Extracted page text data
▬▬▬▬▬▬▬▬▬▬
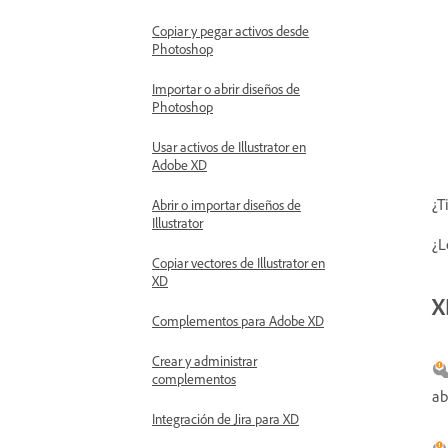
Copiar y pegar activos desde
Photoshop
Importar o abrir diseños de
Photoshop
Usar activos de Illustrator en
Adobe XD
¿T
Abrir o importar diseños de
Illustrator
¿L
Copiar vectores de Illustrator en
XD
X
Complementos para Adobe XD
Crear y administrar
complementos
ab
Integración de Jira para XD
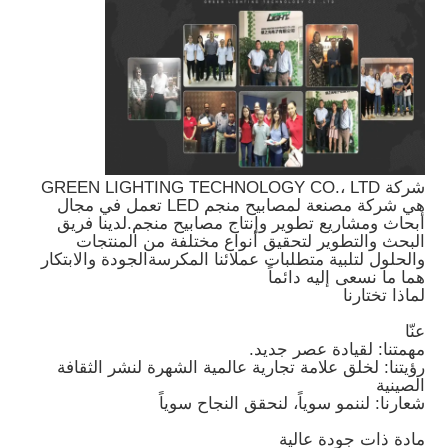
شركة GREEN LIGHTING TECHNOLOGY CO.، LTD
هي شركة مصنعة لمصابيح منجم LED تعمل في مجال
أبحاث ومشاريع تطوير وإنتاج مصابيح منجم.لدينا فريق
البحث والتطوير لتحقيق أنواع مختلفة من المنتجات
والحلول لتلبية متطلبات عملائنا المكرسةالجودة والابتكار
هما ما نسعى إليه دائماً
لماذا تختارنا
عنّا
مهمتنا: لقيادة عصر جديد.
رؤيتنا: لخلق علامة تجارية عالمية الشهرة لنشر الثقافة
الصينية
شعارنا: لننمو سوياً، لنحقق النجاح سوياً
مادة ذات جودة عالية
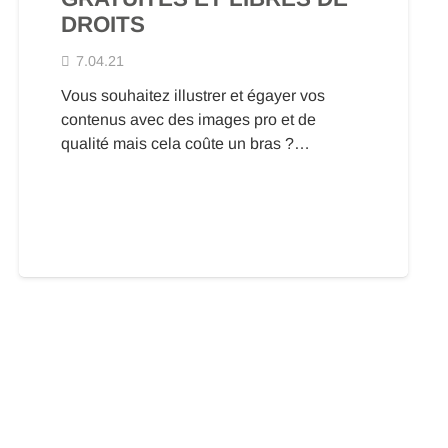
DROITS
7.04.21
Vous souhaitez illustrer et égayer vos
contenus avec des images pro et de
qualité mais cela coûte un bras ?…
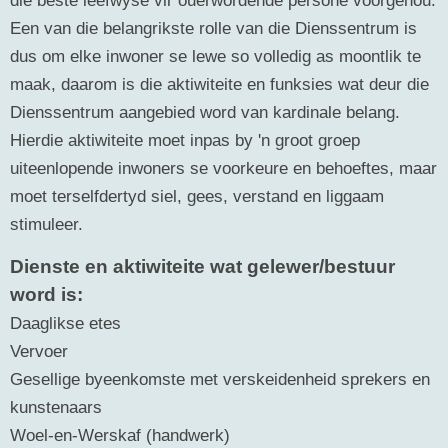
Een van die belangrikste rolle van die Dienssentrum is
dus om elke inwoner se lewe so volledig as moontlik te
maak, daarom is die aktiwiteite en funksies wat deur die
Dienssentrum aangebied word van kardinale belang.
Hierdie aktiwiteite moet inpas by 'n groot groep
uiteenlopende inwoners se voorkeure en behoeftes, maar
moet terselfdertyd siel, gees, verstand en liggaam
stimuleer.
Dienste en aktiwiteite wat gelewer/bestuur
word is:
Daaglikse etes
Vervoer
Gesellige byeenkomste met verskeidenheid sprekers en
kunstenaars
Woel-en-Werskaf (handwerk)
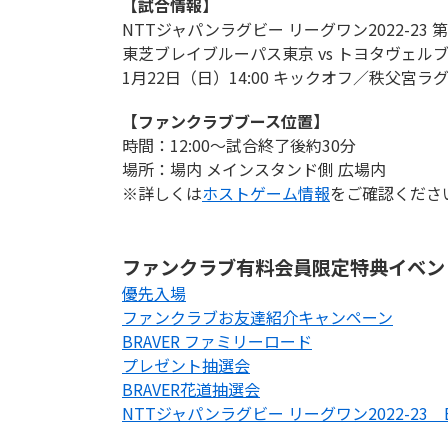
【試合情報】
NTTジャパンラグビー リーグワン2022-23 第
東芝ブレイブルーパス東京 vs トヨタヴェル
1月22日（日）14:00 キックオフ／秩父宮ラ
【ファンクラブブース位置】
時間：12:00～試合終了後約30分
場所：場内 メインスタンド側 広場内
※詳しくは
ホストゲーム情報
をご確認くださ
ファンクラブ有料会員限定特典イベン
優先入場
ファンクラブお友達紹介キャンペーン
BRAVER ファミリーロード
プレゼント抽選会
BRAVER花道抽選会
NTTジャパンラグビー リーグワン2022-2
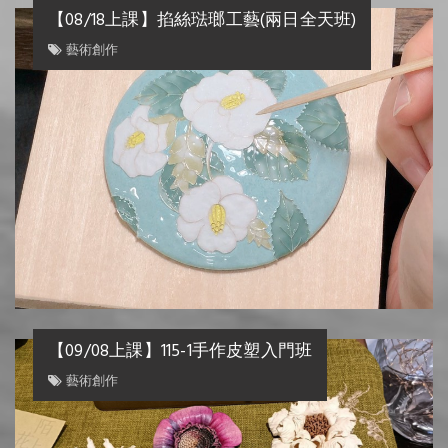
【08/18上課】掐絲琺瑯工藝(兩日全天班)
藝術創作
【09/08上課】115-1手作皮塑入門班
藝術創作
▬▬▬▬▬▬▬▬▬▬
TASK BRIEF:
Set down the records exactly, without the pictures.

OUTPUT OF THE EXERCISE:
Copiar y pegar activos desde
Photoshop
Importar o abrir diseños de
Photoshop
Usar activos de Illustrator en
Adobe XD
¿T
Abrir o importar diseños de
Illustrator
¿L
Copiar vectores de Illustrator en
XD
X
Complementos para Adobe XD
Crear y administrar
complementos
ab
Integración de Jira para XD
شركة GREEN LIGHTING TECHNOLOGY CO.، LTD
هي شركة مصنعة لمصابيح منجم LED تعمل في مجال
أبحاث ومشاريع تطوير وإنتاج مصابيح منجم.لدينا فريق
البحث والتطوير لتحقيق أنواع مختلفة من المنتجات
والحلول لتلبية متطلبات عملائنا المكرسةالجودة والابتكار
هما ما نسعى إليه دائماً
لماذا تختارنا
عنّا
مهمتنا: لقيادة عصر جديد.
رؤيتنا: لخلق علامة تجارية عالمية الشهرة لنشر الثقافة
الصينية
شعارنا: لننمو سوياً، لنحقق النجاح سوياً
مادة ذات جودة عالية
DROITS
7.04.21
Vous souhaitez illustrer et égayer vos
contenus avec des images pro et de
qualité mais cela coûte un bras ?…
Een van die belangrikste rolle van die Dienssentrum is
dus om elke inwoner se lewe so volledig as moontlik te
maak, daarom is die aktiwiteite en funksies wat deur die
Dienssentrum aangebied word van kardinale belang.
Hierdie aktiwiteite moet inpas by 'n groot groep
uiteenlopende inwoners se voorkeure en behoeftes, maar
moet terselfdertyd siel, gees, verstand en liggaam
stimuleer.
Dienste en aktiwiteite wat gelewer/bestuur
word is:
Daaglikse etes
Vervoer
Gesellige byeenkomste met verskeidenheid sprekers en
kunstenaars
Woel-en-Werskaf (handwerk)
【試合情報】
NTTジャパンラグビー リーグワン2022-23 第
東芝ブレイブルーパス東京 vs トヨタヴェル
1月22日（日）14:00 キックオフ／秩父宮ラ
【ファンクラブブース位置】
時間：12:00～試合終了後約30分
場所：場内 メインスタンド側 広場内
※詳しくは
ホストゲーム情報
をご確認くださ
ファンクラブ有料会員限定特典イベン
優先入場
ファンクラブお友達紹介キャンペーン
BRAVER ファミリーロード
プレゼント抽選会
BRAVER花道抽選会
NTTジャパンラグビー リーグワン2022-2
【08/18上課】掐絲琺瑯工藝(兩日全天班)
藝術創作
【09/08上課】115-1手作皮塑入門班
藝術創作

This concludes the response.